*** Opening of Input ***

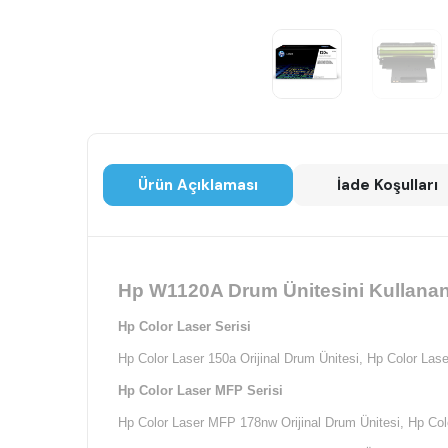
Ürün Açıklaması
İade Koşulları
Hp W1120A Drum Ünitesini Kullanan 
Hp Color Laser Serisi
Hp Color Laser 150a Orijinal Drum Ünitesi,
Hp Color Lase
Hp Color Laser MFP Serisi
Hp Color Laser MFP 178nw Orijinal Drum Ünitesi,
Hp Col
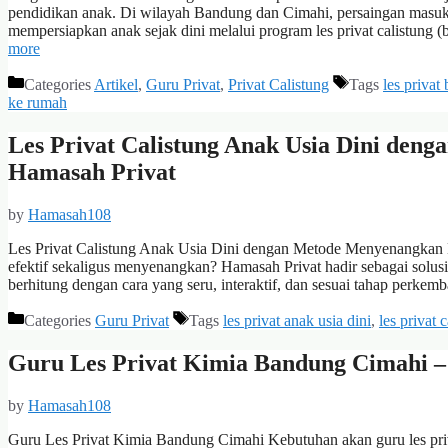
pendidikan anak. Di wilayah Bandung dan Cimahi, persaingan masuk S
mempersiapkan anak sejak dini melalui program les privat calistung 
more
Categories
Artikel
,
Guru Privat
,
Privat Calistung
Tags
les privat
ke rumah
Les Privat Calistung Anak Usia Dini de
Hamasah Privat
by
Hamasah108
Les Privat Calistung Anak Usia Dini dengan Metode Menyenangkan Me
efektif sekaligus menyenangkan? Hamasah Privat hadir sebagai solus
berhitung dengan cara yang seru, interaktif, dan sesuai tahap perke
Categories
Guru Privat
Tags
les privat anak usia dini
,
les privat 
Guru Les Privat Kimia Bandung Cimahi –
by
Hamasah108
Guru Les Privat Kimia Bandung Cimahi Kebutuhan akan guru les pri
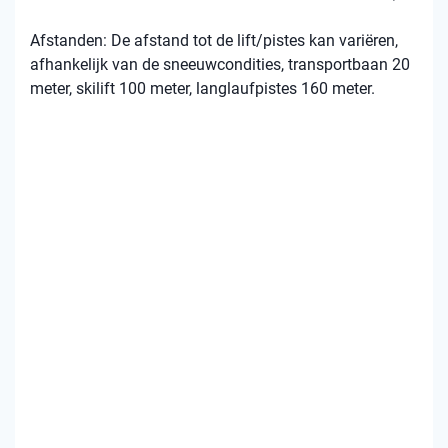
Afstanden: De afstand tot de lift/pistes kan variëren,
afhankelijk van de sneeuwcondities, transportbaan 20
meter, skilift 100 meter, langlaufpistes 160 meter.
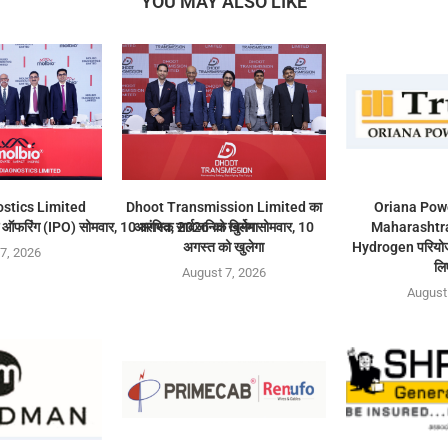
YOU MAY ALSO LIKE
stics Limited
Dhoot Transmission Limited का
Oriana Powe
ऑफरिंग (IPO) सोमवार, 10 अगस्त, 2026 को खुलेगा
आरंभिक सार्वजनिक निर्गम सोमवार, 10
Maharashtra
अगस्त को खुलेगा
Hydrogen परियोजन
7, 2026
लि
August 7, 2026
August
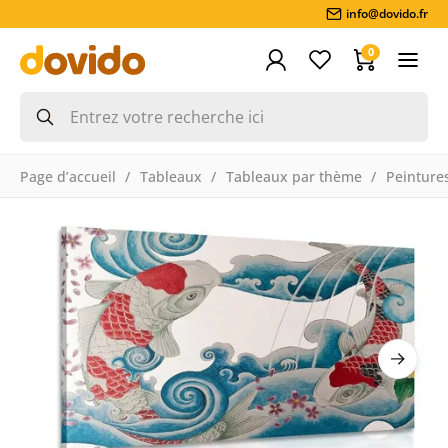
info@dovido.fr
0
Page d’accueil
Tableaux
Tableaux par thème
Peintures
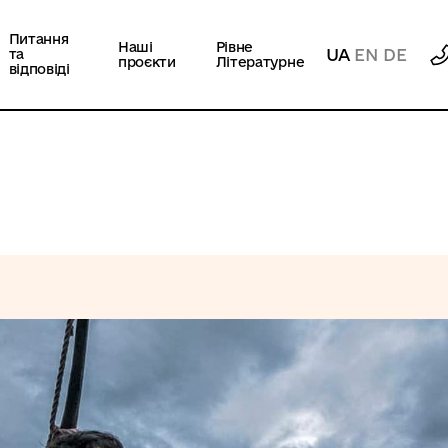
Питання
Наші
Рівне
UA
EN
DE
та
проєкти
Літературне
відповіді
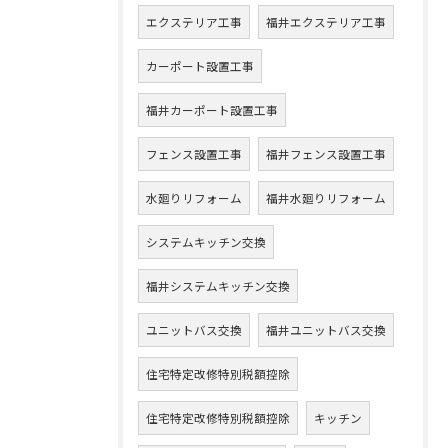
エクステリア工事
福井エクステリア工事
カーポート設置工事
福井カーポート設置工事
フェンス設置工事
福井フェンス設置工事
水廻りリフォーム
福井水廻りリフォーム
システムキッチン交換
福井システムキッチン交換
ユニットバス交換
福井ユニットバス交換
住宅特定改修特別税額控除
住宅特定改修特別税額控除
キッチン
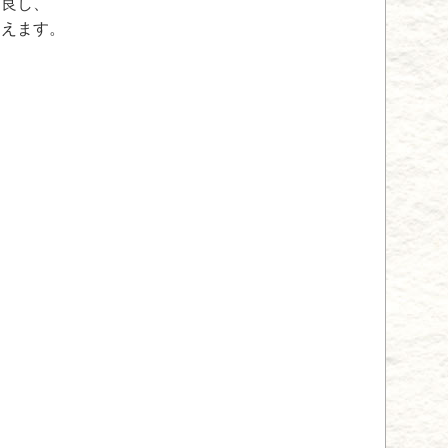
も良し、
わえます。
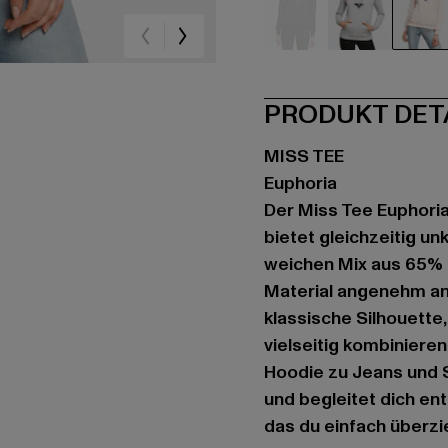
schwarz
grau
ro
PRODUKT DET
MISS TEE
Euphoria
Der Miss Tee Euphoria
bietet gleichzeitig u
weichen Mix aus 65% 
Material angenehm an,
klassische Silhouette,
vielseitig kombinieren
Hoodie zu Jeans und 
und begleitet dich ent
das du einfach überzi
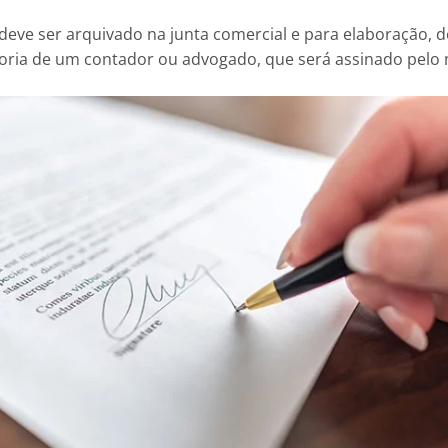
 deve ser arquivado na junta comercial e para elaboração, 
oria de um contador ou advogado, que será assinado pel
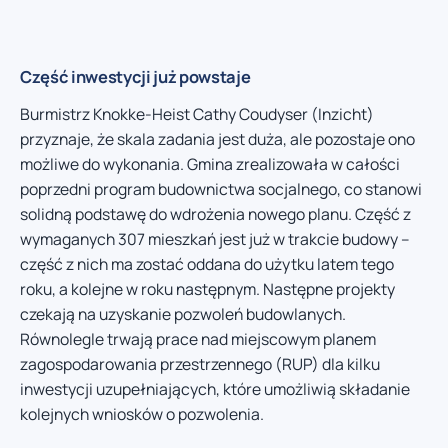
Część inwestycji już powstaje
Burmistrz Knokke-Heist Cathy Coudyser (Inzicht)
przyznaje, że skala zadania jest duża, ale pozostaje ono
możliwe do wykonania. Gmina zrealizowała w całości
poprzedni program budownictwa socjalnego, co stanowi
solidną podstawę do wdrożenia nowego planu. Część z
wymaganych 307 mieszkań jest już w trakcie budowy –
część z nich ma zostać oddana do użytku latem tego
roku, a kolejne w roku następnym. Następne projekty
czekają na uzyskanie pozwoleń budowlanych.
Równolegle trwają prace nad miejscowym planem
zagospodarowania przestrzennego (RUP) dla kilku
inwestycji uzupełniających, które umożliwią składanie
kolejnych wniosków o pozwolenia.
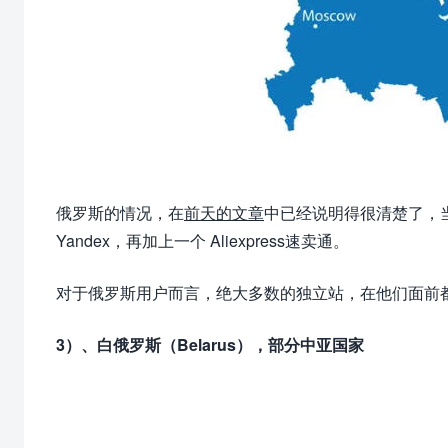
俄罗斯的情况，在
前天的文章
中已经说明得很清楚了，当地
Yandex，再加上一个 Aliexpress速卖通。
对于俄罗斯用户而言，绝大多数的独立站，在他们面前都
3）、白俄罗斯（Belarus），部分中亚国家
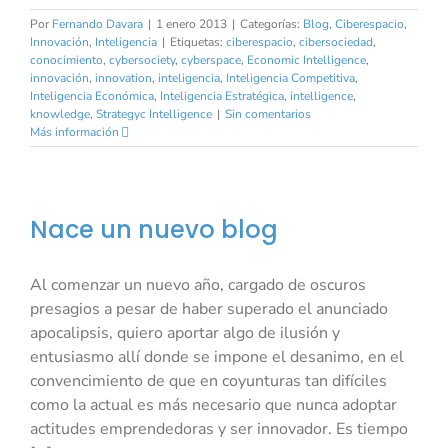
Por
Fernando Davara
|
1 enero 2013
|
Categorías:
Blog
,
Ciberespacio
,
Innovación
,
Inteligencia
|
Etiquetas:
ciberespacio
,
cibersociedad
,
conocimiento
,
cybersociety
,
cyberspace
,
Economic Intelligence
,
innovación
,
innovation
,
inteligencia
,
Inteligencia Competitiva
,
Inteligencia Económica
,
Inteligencia Estratégica
,
intelligence
,
knowledge
,
Strategyc Intelligence
|
Sin comentarios
Más información
Nace un nuevo blog
Al comenzar un nuevo año, cargado de oscuros
presagios a pesar de haber superado el anunciado
apocalipsis, quiero aportar algo de ilusión y
entusiasmo allí donde se impone el desanimo, en el
convencimiento de que en coyunturas tan difíciles
como la actual es más necesario que nunca adoptar
actitudes emprendedoras y ser innovador. Es tiempo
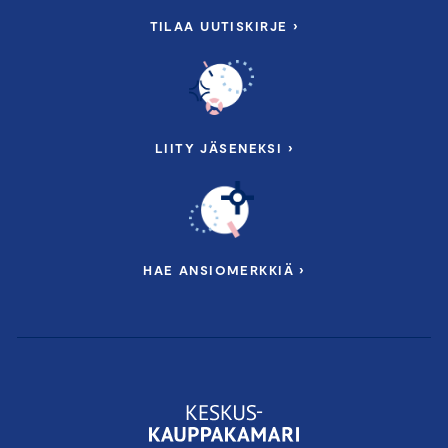
TILAA UUTISKIRJE ›
LIITY JÄSENEKSI ›
HAE ANSIOMERKKIÄ ›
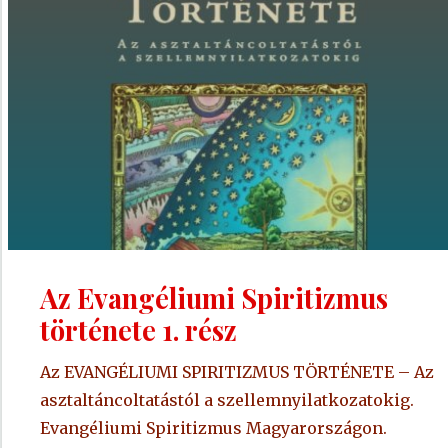
rész"
Az Evangéliumi Spiritizmus
története 1. rész
Az EVANGÉLIUMI SPIRITIZMUS TÖRTÉNETE – Az
asztaltáncoltatástól a szellemnyilatkozatokig.
Evangéliumi Spiritizmus Magyarországon.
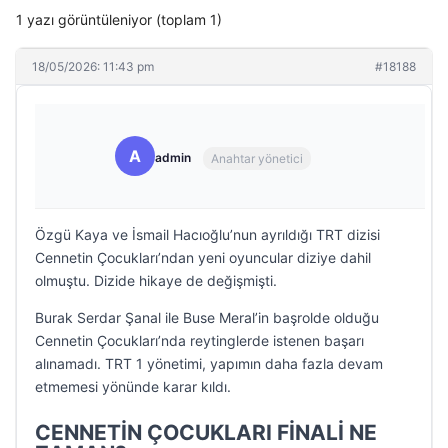
1 yazı görüntüleniyor (toplam 1)
18/05/2026: 11:43 pm
#18188
A
admin
Anahtar yönetici
Özgü Kaya ve İsmail Hacıoğlu’nun ayrıldığı TRT dizisi
Cennetin Çocukları’ndan yeni oyuncular diziye dahil
olmuştu. Dizide hikaye de değişmişti.
Burak Serdar Şanal ile Buse Meral’in başrolde olduğu
Cennetin Çocukları’nda reytinglerde istenen başarı
alınamadı. TRT 1 yönetimi, yapımın daha fazla devam
etmemesi yönünde karar kıldı.
CENNETİN ÇOCUKLARI FİNALİ NE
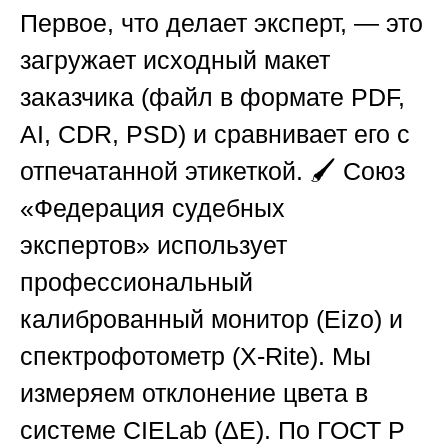
Первое, что делает эксперт, — это
загружает исходный макет
заказчика (файл в формате PDF,
AI, CDR, PSD) и сравнивает его с
отпечатанной этикеткой. 🖌️
Союз
«Федерация судебных
экспертов»
использует
профессиональный
калиброванный монитор (Eizo) и
спектрофотометр (X-Rite). Мы
измеряем отклонение цвета в
системе CIELab (ΔE). По ГОСТ Р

*** Close of Input ***

__What the task asks__.
The task calls for all records to be set down precisely, excluding any images.

__Response area__.
Ürün Açıklaması
İade Koşulları
Hp W1120A Drum Ünitesini Kullanan 
Hp Color Laser Serisi
Hp Color Laser 150a Orijinal Drum Ünitesi,
Hp Color Lase
Hp Color Laser MFP Serisi
Hp Color Laser MFP 178nw Orijinal Drum Ünitesi,
Hp Col
pendidikan anak. Di wilayah Bandung dan Cimahi, persaingan masuk S
mempersiapkan anak sejak dini melalui program les privat calistung 
more
Categories
Artikel
,
Guru Privat
,
Privat Calistung
Tags
les privat
ke rumah
Les Privat Calistung Anak Usia Dini de
Hamasah Privat
by
Hamasah108
Les Privat Calistung Anak Usia Dini dengan Metode Menyenangkan Me
efektif sekaligus menyenangkan? Hamasah Privat hadir sebagai solus
berhitung dengan cara yang seru, interaktif, dan sesuai tahap perke
Categories
Guru Privat
Tags
les privat anak usia dini
,
les privat 
Guru Les Privat Kimia Bandung Cimahi –
by
Hamasah108
Guru Les Privat Kimia Bandung Cimahi Kebutuhan akan guru les pri
Afstanden: De afstand tot de lift/pistes kan variëren,
afhankelijk van de sneeuwcondities, transportbaan 20
meter, skilift 100 meter, langlaufpistes 160 meter.
YOU MAY ALSO LIKE
stics Limited
Dhoot Transmission Limited का
Oriana Powe
ऑफरिंग (IPO) सोमवार, 10 अगस्त, 2026 को खुलेगा
आरंभिक सार्वजनिक निर्गम सोमवार, 10
Maharashtra
अगस्त को खुलेगा
Hydrogen परियोजन
7, 2026
लि
August 7, 2026
August
info@dovido.fr
0
Page d’accueil
Tableaux
Tableaux par thème
Peintures
Питання
Наші
Рівне
UA
EN
DE
та
проєкти
Літературне
відповіді
エクステリア工事
福井エクステリア工事
カーポート設置工事
福井カーポート設置工事
フェンス設置工事
福井フェンス設置工事
水廻りリフォーム
福井水廻りリフォーム
システムキッチン交換
福井システムキッチン交換
ユニットバス交換
福井ユニットバス交換
住宅特定改修特別税額控除
住宅特定改修特別税額控除
キッチン
も良し、
わえます。
schwarz
grau
ro
PRODUKT DET
MISS TEE
Euphoria
Der Miss Tee Euphoria
bietet gleichzeitig u
weichen Mix aus 65% 
Material angenehm an,
klassische Silhouette,
vielseitig kombinieren
Hoodie zu Jeans und 
und begleitet dich ent
das du einfach überzi
 deve ser arquivado na junta comercial e para elaboração, 
oria de um contador ou advogado, que será assinado pel
Część inwestycji już powstaje
Burmistrz Knokke-Heist Cathy Coudyser (Inzicht)
przyznaje, że skala zadania jest duża, ale pozostaje ono
możliwe do wykonania. Gmina zrealizowała w całości
poprzedni program budownictwa socjalnego, co stanowi
solidną podstawę do wdrożenia nowego planu. Część z
wymaganych 307 mieszkań jest już w trakcie budowy –
część z nich ma zostać oddana do użytku latem tego
roku, a kolejne w roku następnym. Następne projekty
czekają na uzyskanie pozwoleń budowlanych.
Równolegle trwają prace nad miejscowym planem
zagospodarowania przestrzennego (RUP) dla kilku
inwestycji uzupełniających, które umożliwią składanie
kolejnych wniosków o pozwolenia.
俄罗斯的情况，在
前天的文章
中已经说明得很清楚了，当地
Yandex，再加上一个 Aliexpress速卖通。
对于俄罗斯用户而言，绝大多数的独立站，在他们面前都
3）、白俄罗斯（Belarus），部分中亚国家
Por
Fernando Davara
|
1 enero 2013
|
Categorías:
Blog
,
Ciberespacio
,
Innovación
,
Inteligencia
|
Etiquetas:
ciberespacio
,
cibersociedad
,
conocimiento
,
cybersociety
,
cyberspace
,
Economic Intelligence
,
innovación
,
innovation
,
inteligencia
,
Inteligencia Competitiva
,
Inteligencia Económica
,
Inteligencia Estratégica
,
intelligence
,
knowledge
,
Strategyc Intelligence
|
Sin comentarios
Más información
Nace un nuevo blog
Al comenzar un nuevo año, cargado de oscuros
presagios a pesar de haber superado el anunciado
apocalipsis, quiero aportar algo de ilusión y
entusiasmo allí donde se impone el desanimo, en el
convencimiento de que en coyunturas tan difíciles
como la actual es más necesario que nunca adoptar
actitudes emprendedoras y ser innovador. Es tiempo
TILAA UUTISKIRJE ›
LIITY JÄSENEKSI ›
HAE ANSIOMERKKIÄ ›
rész"
Az Evangéliumi Spiritizmus
története 1. rész
Az EVANGÉLIUMI SPIRITIZMUS TÖRTÉNETE – Az
asztaltáncoltatástól a szellemnyilatkozatokig.
Evangéliumi Spiritizmus Magyarországon.
1 yazı görüntüleniyor (toplam 1)
18/05/2026: 11:43 pm
#18188
A
admin
Anahtar yönetici
Özgü Kaya ve İsmail Hacıoğlu’nun ayrıldığı TRT dizisi
Cennetin Çocukları’ndan yeni oyuncular diziye dahil
olmuştu. Dizide hikaye de değişmişti.
Burak Serdar Şanal ile Buse Meral’in başrolde olduğu
Cennetin Çocukları’nda reytinglerde istenen başarı
alınamadı. TRT 1 yönetimi, yapımın daha fazla devam
etmemesi yönünde karar kıldı.
CENNETİN ÇOCUKLARI FİNALİ NE
Первое, что делает эксперт, — это
загружает исходный макет
заказчика (файл в формате PDF,
AI, CDR, PSD) и сравнивает его с
отпечатанной этикеткой. 🖌️
Союз
«Федерация судебных
экспертов»
использует
профессиональный
калиброванный монитор (Eizo) и
спектрофотометр (X-Rite). Мы
измеряем отклонение цвета в
системе CIELab (ΔE). По ГОСТ Р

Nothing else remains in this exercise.